*** Opening of THE INPUT ***

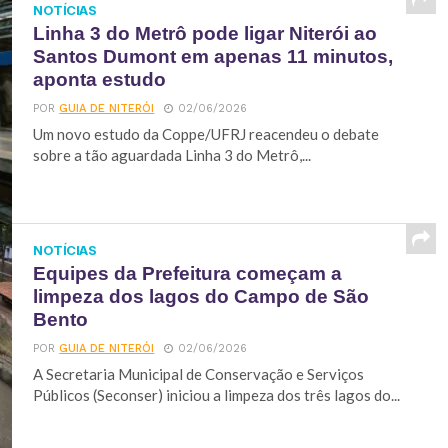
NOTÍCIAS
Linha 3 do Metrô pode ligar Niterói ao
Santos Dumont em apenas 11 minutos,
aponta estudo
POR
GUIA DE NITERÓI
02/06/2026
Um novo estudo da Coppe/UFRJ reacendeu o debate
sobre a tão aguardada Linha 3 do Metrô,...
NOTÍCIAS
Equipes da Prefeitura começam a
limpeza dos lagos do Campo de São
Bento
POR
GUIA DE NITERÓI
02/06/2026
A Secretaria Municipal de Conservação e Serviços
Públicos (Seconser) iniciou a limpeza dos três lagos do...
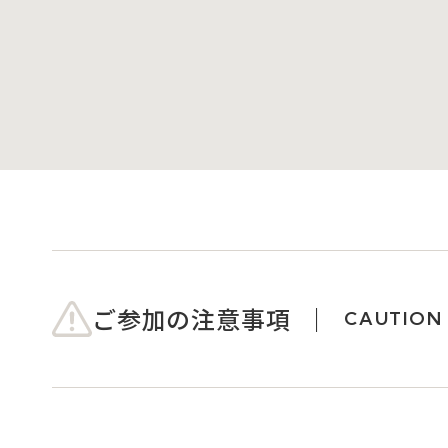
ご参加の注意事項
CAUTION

*** Close of THE INPUT ***
*** Opening of THE INPUT ***

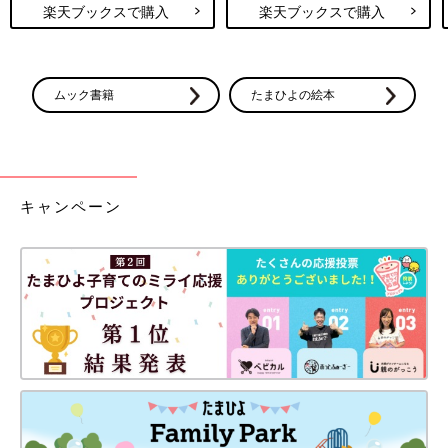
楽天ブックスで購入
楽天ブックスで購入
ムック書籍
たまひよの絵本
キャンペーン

*** Close of THE INPUT ***

* WORK ITEM: What lines in the records above include the string "estudo"? Copy each one.

* ANSWER BOX:
aponta estudo
Um novo estudo da Coppe/UFRJ reacendeu o debate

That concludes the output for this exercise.